▶ [Your objective]:
Print word for word the first line of the listing below and every line after it, through the line with "Gewerbe müssen Sie". Leave out the pictures and the rest.

▶ [Information given]:
=== Section Start ===
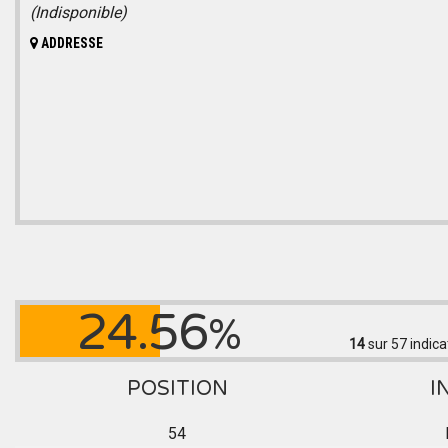
(Indisponible)
ADDRESSE
24.56
%
14
sur 57
indica
POSITION
I
54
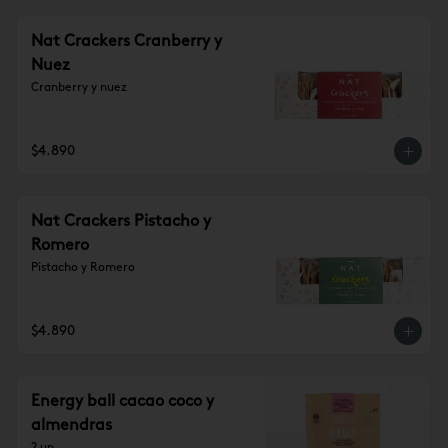
Nat Crackers Cranberry y
Nuez
Cranberry y nuez
$4.890
Nat Crackers Pistacho y
Romero
Pistacho y Romero
$4.890
Energy ball cacao coco y
almendras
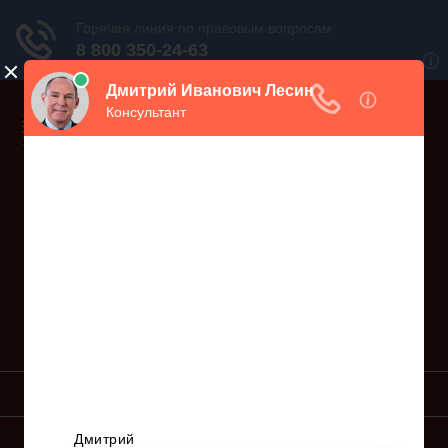
Дежурный юрист, звоните!
938-86-71
Москва и МО
(499)
467-34-68
СПб и ЛО
(812)
Все регионы
8 800 350-24-63
УСЛУГИ ЮРИСТА
ОБРАЗЦЫ ИСКОВ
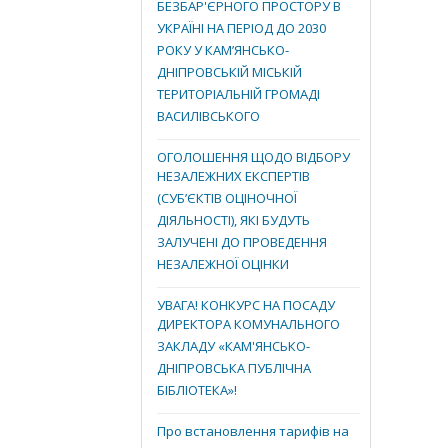
БЕЗБАР'ЄРНОГО ПРОСТОРУ В
УКРАЇНІ НА ПЕРІОД ДО 2030
РОКУ У КАМ’ЯНСЬКО-
ДНІПРОВСЬКІЙ МІСЬКІЙ
ТЕРИТОРІАЛЬНІЙ ГРОМАДІ
ВАСИЛІВСЬКОГО
ОГОЛОШЕННЯ ЩОДО ВІДБОРУ
НЕЗАЛЕЖНИХ ЕКСПЕРТІВ
(СУБ’ЄКТІВ ОЦІНОЧНОЇ
ДІЯЛЬНОСТІ), ЯКІ БУДУТЬ
ЗАЛУЧЕНІ ДО ПРОВЕДЕННЯ
НЕЗАЛЕЖНОЇ ОЦІНКИ
УВАГА! КОНКУРС НА ПОСАДУ
ДИРЕКТОРА КОМУНАЛЬНОГО
ЗАКЛАДУ «КАМ'ЯНСЬКО-
ДНІПРОВСЬКА ПУБЛІЧНА
БІБЛІОТЕКА»!
Про встановлення тарифів на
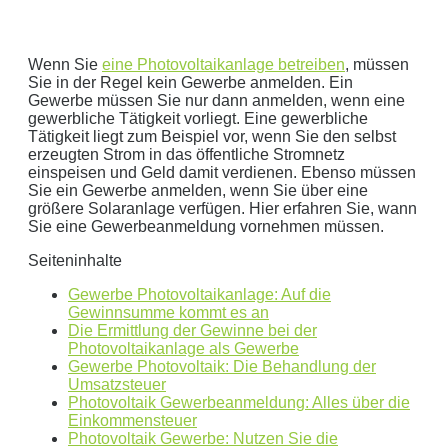
Wenn Sie
eine Photovoltaikanlage betreiben
, müssen
Sie in der Regel kein Gewerbe anmelden. Ein
Gewerbe müssen Sie nur dann anmelden, wenn eine
gewerbliche Tätigkeit vorliegt. Eine gewerbliche
Geben Sie hier Ihren jährlichen Stromverbrauch an
Tätigkeit liegt zum Beispiel vor, wenn Sie den selbst
erzeugten Strom in das öffentliche Stromnetz
kWh
einspeisen und Geld damit verdienen. Ebenso müssen
Wir empfehlen:
kWp Anlage sowie einen
kWp
Sie ein Gewerbe anmelden, wenn Sie über eine
Speicher.
größere Solaranlage verfügen. Hier erfahren Sie, wann
Sie eine Gewerbeanmeldung vornehmen müssen.
Aktuellen Strompreis anpassen
€/kWh
Seiteninhalte
Hinweis:
Dies ist eine Beispielrechnung
Gewerbe Photovoltaikanlage: Auf die
Gewinnsumme kommt es an
Die Ermittlung der Gewinne bei der
Dies ist eine beispielhafte Rechnung mit folgender
Photovoltaikanlage als Gewerbe
Gewerbe Photovoltaik: Die Behandlung der
Annahme:
Umsatzsteuer
Photovoltaik Gewerbeanmeldung: Alles über die
0
kWh Verbrauch
Einkommensteuer
Photovoltaik Gewerbe: Nutzen Sie die
aktuellen Strompreis von
0
Euro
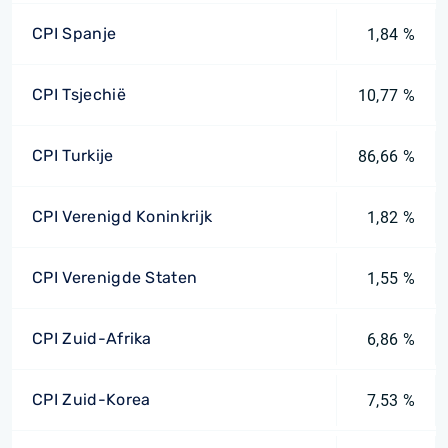
CPI Spanje
1,84 %
CPI Tsjechië
10,77 %
CPI Turkije
86,66 %
CPI Verenigd Koninkrijk
1,82 %
CPI Verenigde Staten
1,55 %
CPI Zuid-Afrika
6,86 %
CPI Zuid-Korea
7,53 %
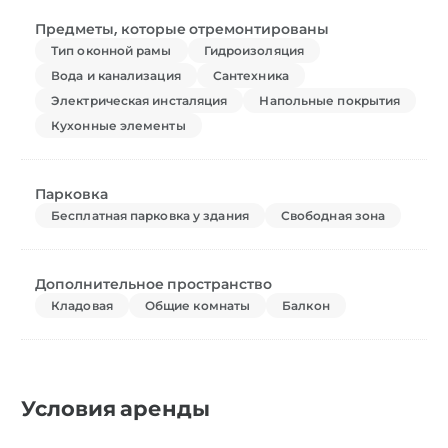
Предметы, которые отремонтированы
Тип оконной рамы
Гидроизоляция
Вода и канализация
Сантехника
Электрическая инсталяция
Напольные покрытия
Кухонные элементы
Парковка
Бесплатная парковка у здания
Свободная зона
Дополнительное пространство
Кладовая
Общие комнаты
Балкон
Условия аренды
=== Section End ===
▶ [Reply to the exercise]:
(Indisponible)
ADDRESSE
24.56
%
14
sur 57
indica
POSITION
I
54
Nat Crackers Cranberry y
Nuez
Cranberry y nuez
$4.890
Nat Crackers Pistacho y
Romero
Pistacho y Romero
$4.890
Energy ball cacao coco y
almendras
Дежурный юрист, звоните!
938-86-71
Москва и МО
(499)
467-34-68
СПб и ЛО
(812)
Все регионы
8 800 350-24-63
УСЛУГИ ЮРИСТА
ОБРАЗЦЫ ИСКОВ
БЕЗБАР'ЄРНОГО ПРОСТОРУ В
УКРАЇНІ НА ПЕРІОД ДО 2030
РОКУ У КАМ’ЯНСЬКО-
ДНІПРОВСЬКІЙ МІСЬКІЙ
ТЕРИТОРІАЛЬНІЙ ГРОМАДІ
ВАСИЛІВСЬКОГО
ОГОЛОШЕННЯ ЩОДО ВІДБОРУ
НЕЗАЛЕЖНИХ ЕКСПЕРТІВ
(СУБ’ЄКТІВ ОЦІНОЧНОЇ
ДІЯЛЬНОСТІ), ЯКІ БУДУТЬ
ЗАЛУЧЕНІ ДО ПРОВЕДЕННЯ
НЕЗАЛЕЖНОЇ ОЦІНКИ
УВАГА! КОНКУРС НА ПОСАДУ
ДИРЕКТОРА КОМУНАЛЬНОГО
ЗАКЛАДУ «КАМ'ЯНСЬКО-
ДНІПРОВСЬКА ПУБЛІЧНА
БІБЛІОТЕКА»!
Про встановлення тарифів на
Wenn Sie
eine Photovoltaikanlage betreiben
, müssen
Sie in der Regel kein Gewerbe anmelden. Ein
Gewerbe müssen Sie nur dann anmelden, wenn eine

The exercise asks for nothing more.